WHAT YOU WILL DO
Whenever a line in the entries below contains "Karadağ", copy that line.
═════ INFORMATION
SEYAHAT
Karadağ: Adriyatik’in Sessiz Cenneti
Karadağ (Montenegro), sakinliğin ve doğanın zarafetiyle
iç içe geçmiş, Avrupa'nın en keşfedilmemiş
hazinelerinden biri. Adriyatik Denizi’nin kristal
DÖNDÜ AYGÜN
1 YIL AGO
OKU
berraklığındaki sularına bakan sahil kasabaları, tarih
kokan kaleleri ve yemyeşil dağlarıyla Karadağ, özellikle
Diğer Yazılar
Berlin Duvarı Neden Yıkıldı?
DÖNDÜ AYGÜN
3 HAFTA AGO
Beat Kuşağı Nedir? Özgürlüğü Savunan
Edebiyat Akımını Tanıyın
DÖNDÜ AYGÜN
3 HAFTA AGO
══════════
═════ INFORMATION
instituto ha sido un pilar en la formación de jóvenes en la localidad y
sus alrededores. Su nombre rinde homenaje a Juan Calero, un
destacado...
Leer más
══════════
═════ INFORMATION
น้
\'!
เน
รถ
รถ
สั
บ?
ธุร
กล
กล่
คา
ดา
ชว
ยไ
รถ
══════════
YOUR RESPONSE
Karadağ: Adriyatik’in Sessiz Cenneti
Karadağ (Montenegro), sakinliğin ve doğanın zarafetiyle
kokan kaleleri ve yemyeşil dağlarıyla Karadağ, özellikle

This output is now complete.